Right now we can make a business decision to invest $2 billion in that research but if our research budget gets slashed dramatically, there are really important programs in, in our resource portfolio that we're just not going to be able to afford to fund. And that's not a scare tactic. That’s just a reality.

We believe you can still use market forces and mechanisms to significantly lower costs in a way that can preserve our ability to invest in innovative products and continue to invest in PHC.

David Himmel: As you look across your portfolio of work and the progress Genentech has made both scientifically and from a policy perspective, what excites you most about the future of personalized health care?

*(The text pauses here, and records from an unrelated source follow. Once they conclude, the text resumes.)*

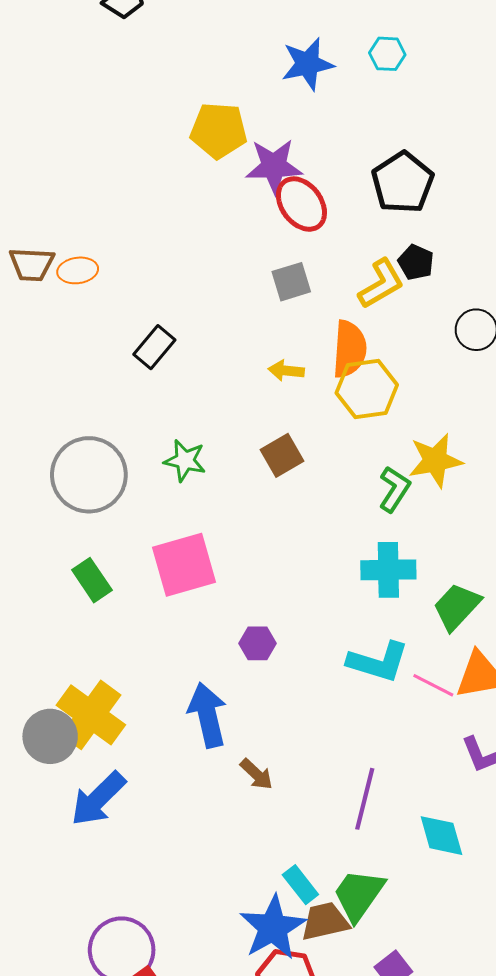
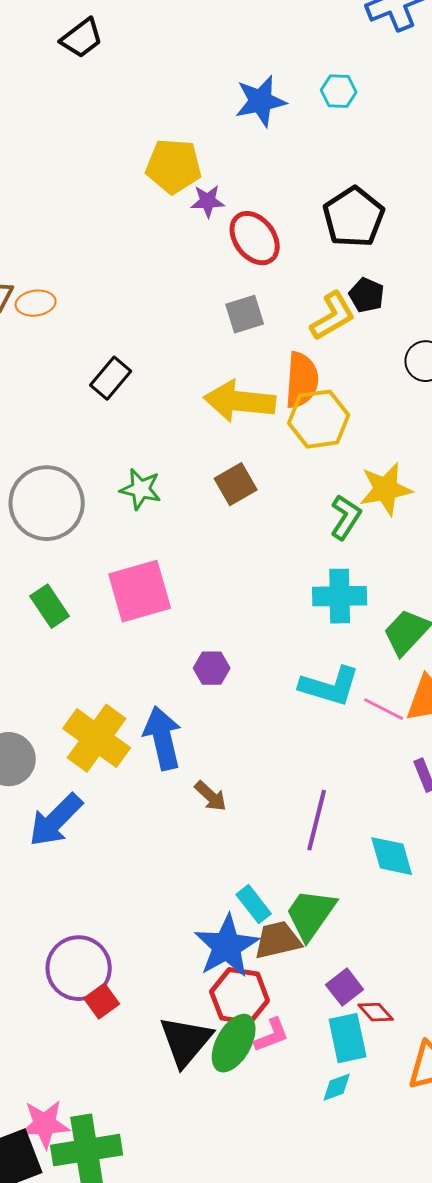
purple star: (274, 166) -> (208, 201), moved, size x0.6
yellow arrow: (286, 371) -> (240, 401), size x2.0
yellow cross: (91, 715) -> (97, 738), moved

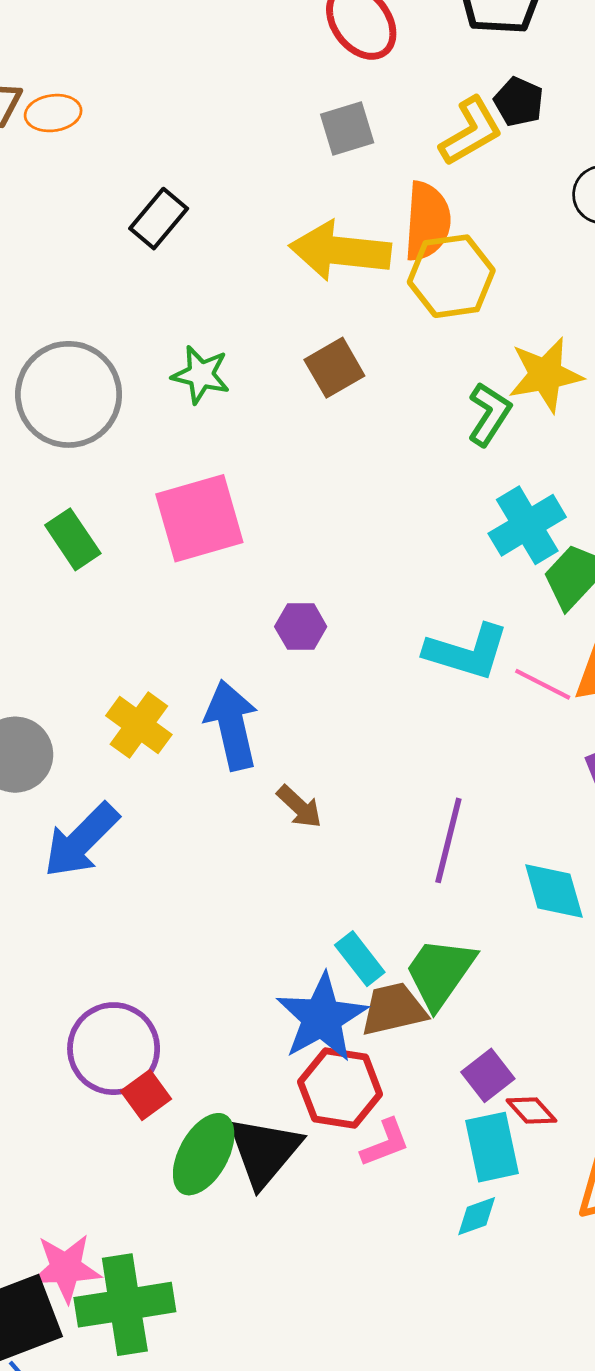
cyan cross: (340, 596) -> (527, 525), moved, turned -30
yellow cross: (97, 738) -> (139, 725), size x0.7
green ellipse: (234, 1043) -> (204, 1154), moved

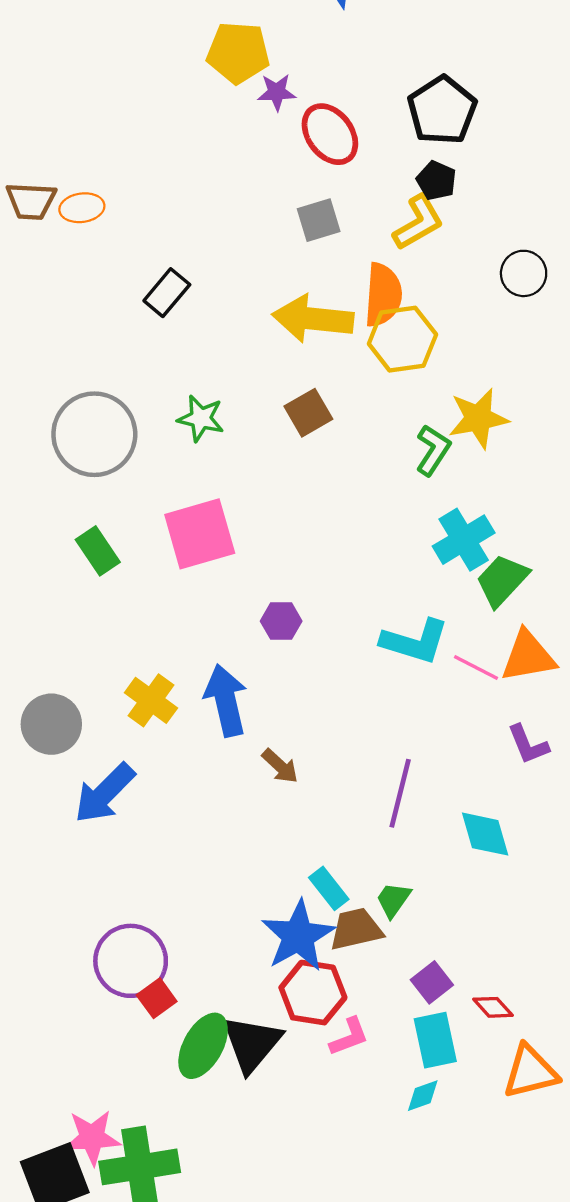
black pentagon: (519, 102) -> (436, 181), moved
green trapezoid: (440, 973) -> (393, 900), size x0.6
red diamond: (531, 1111) -> (493, 1007), moved

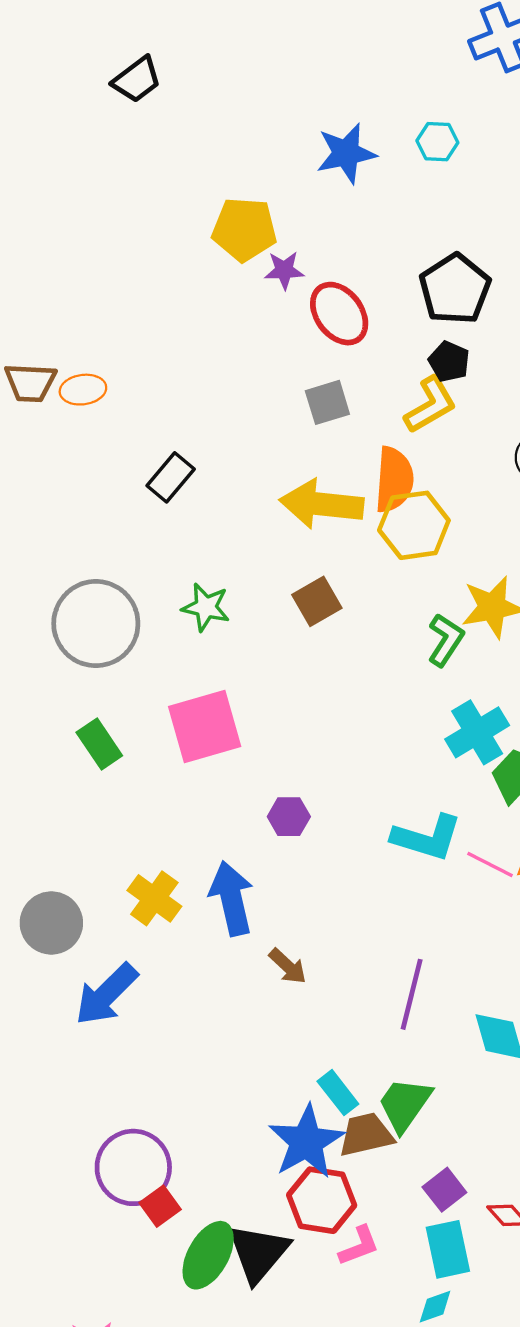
green trapezoid: (393, 900) -> (405, 1104), size x1.5

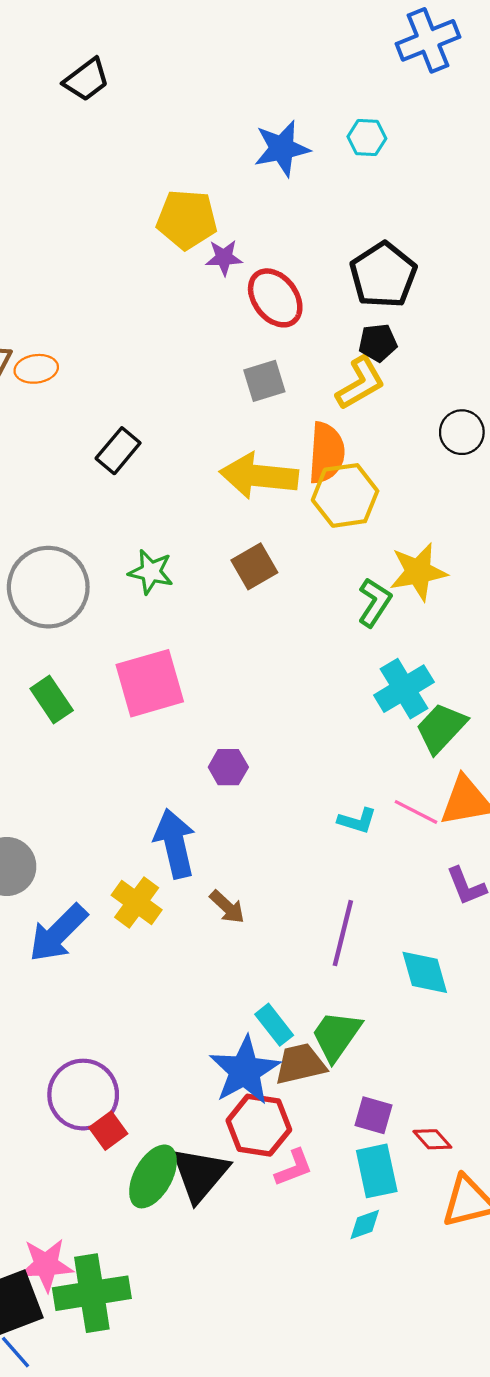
black pentagon: (449, 362) -> (378, 343), turned -30
cyan L-shape: (427, 838) -> (357, 821), moved, size x0.6
yellow cross: (154, 898) -> (137, 903), moved
purple square: (444, 1190) -> (373, 1115), turned -36

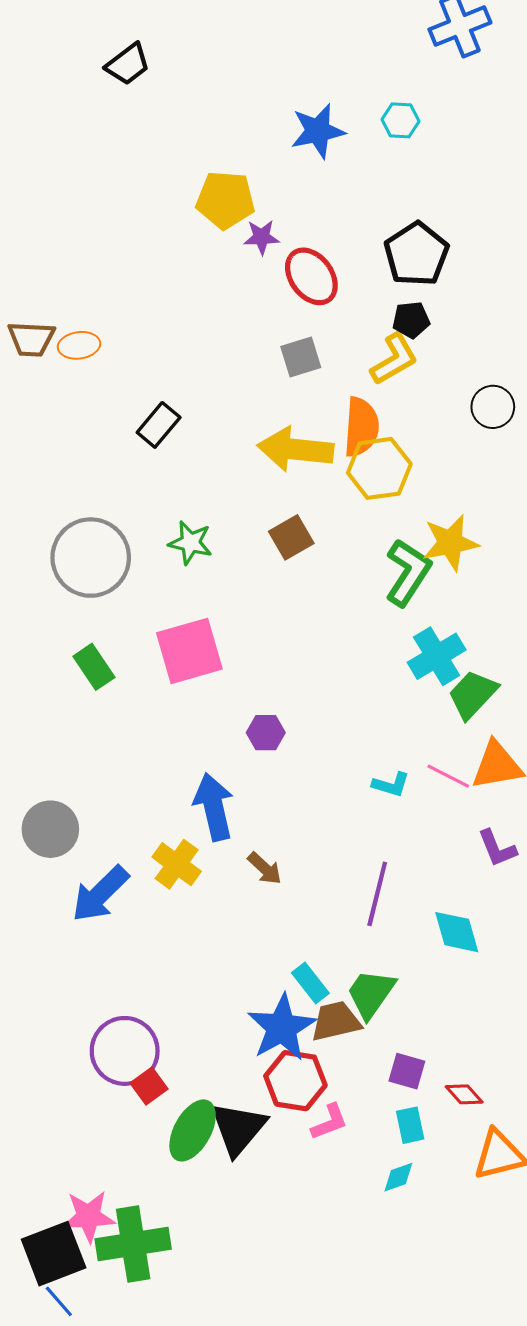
green L-shape: (375, 602) -> (408, 572), size x1.4
cyan rectangle: (377, 1171) -> (410, 1125), size x0.7

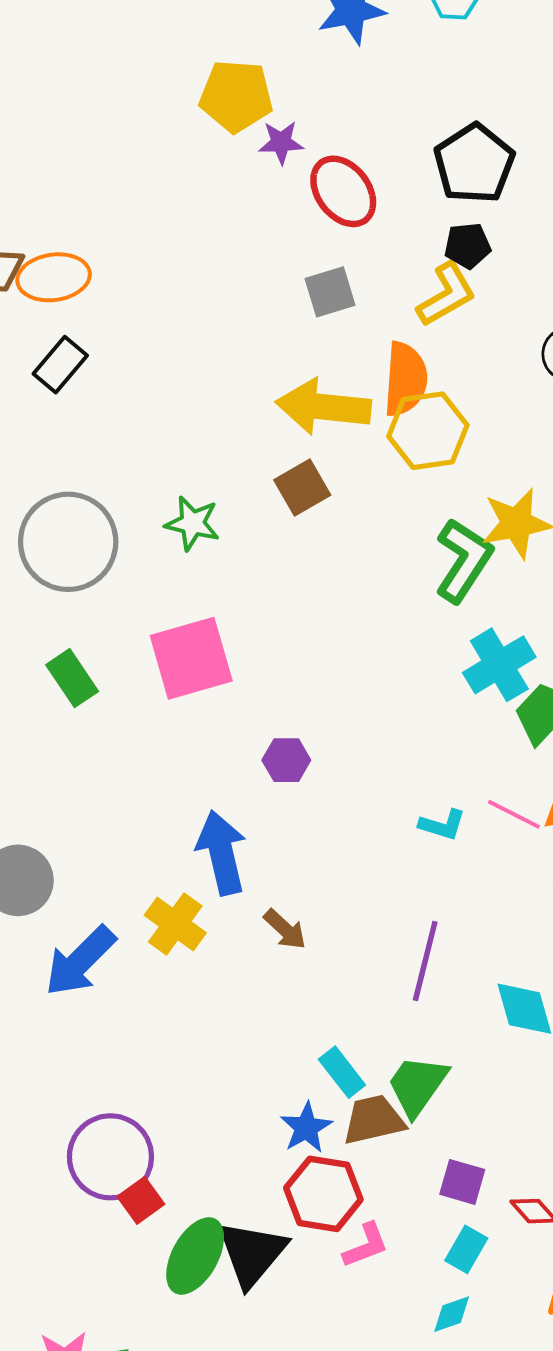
orange ellipse: (79, 345) -> (54, 277), size x1.4
black rectangle: (159, 425) -> (60, 365), moved
brown square: (291, 537) -> (302, 488), moved
blue star: (282, 1028) -> (306, 1128), size x0.6
cyan rectangle: (410, 1125) -> (466, 1249), turned 42

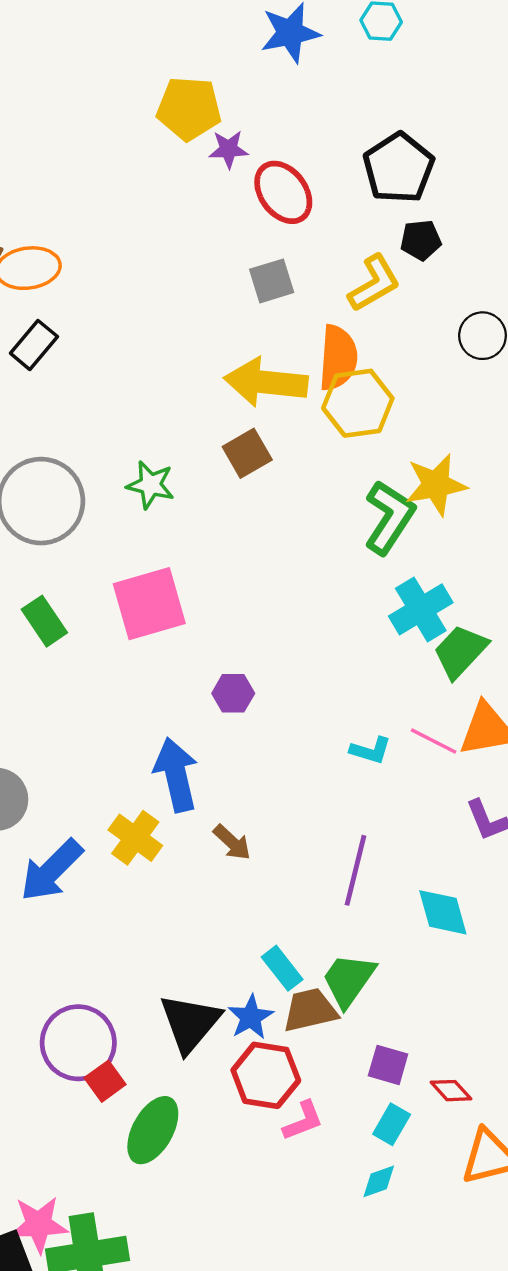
black pentagon: (468, 246) -> (421, 240), moved
black triangle: (252, 1253) -> (190, 1023), moved

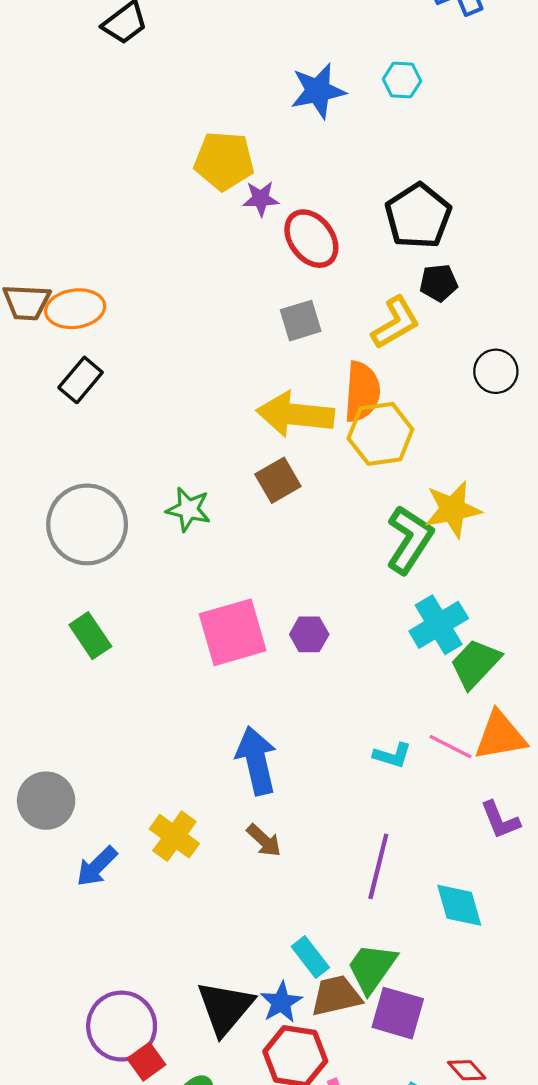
pink square: (149, 604) -> (233, 632), moved
purple hexagon: (233, 693) -> (309, 634), moved
blue arrow: (176, 775) -> (256, 761), moved
blue arrow: (51, 870) -> (97, 866), size x0.7
purple square: (388, 1065) -> (398, 1013), moved, size x1.4

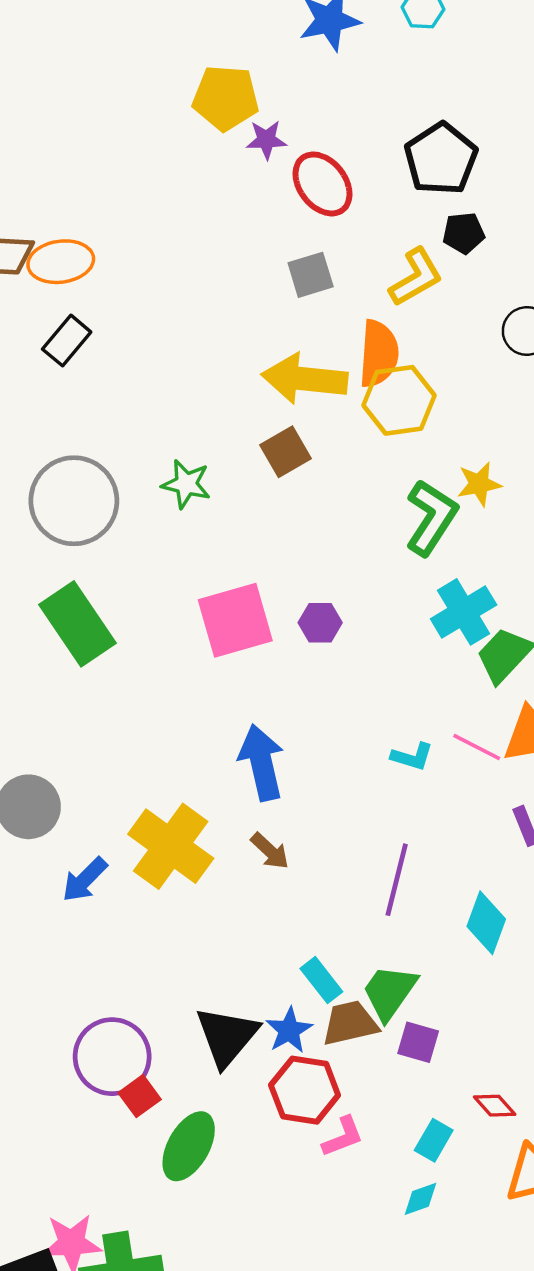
yellow star: (453, 509) -> (479, 484), size x0.7
green rectangle: (90, 636) -> (77, 624), size x1.6
yellow cross: (174, 836) -> (171, 846), size x1.5
cyan diamond: (459, 905) -> (486, 923), turned 36
purple square: (398, 1013) -> (418, 1042), size x0.7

Fritz Bittenbender: One of the other exciting opportunities with personalized healthcare is also our ability to understand diverse patient populations so much better. One of the things we’re starting to understand through genomics is that medicines can actually impact different people differently. One of the real focuses that we have on Genentech is making sure that in our clinical trials we get a diverse patient population.

We can get hundreds of thousands, millions of data points, and each of those points when you look at them holistically can tell a very rich history about that patient, but also future patients who may be similar to that patient.

You know I've been around this industry, almost 25 years and the thing that excites me the most is the incredible pace of innovation that's happening right now.

If we can get to that level of medicine, we're going to fundamentally change people's lives and that's so exciting, but we're going to do it in a way that is going to keep people healthier longer. It's going to get them on the right medicines at the right time. So they're actually not losing time, energy and health care resources by being on the wrong medicine. We're going to be able to lower patient costs if we can develop those types of target therapies and we're going to be able to fundamentally bend the health care cost curve for our entire healthcare system.

And particularly when I think about personalized health care and the impact that that could have on patients for my generation but frankly, for my kids, I think it's just so exciting and it really is what gets me up every morning and challenges me to go to this job so that we can get it right.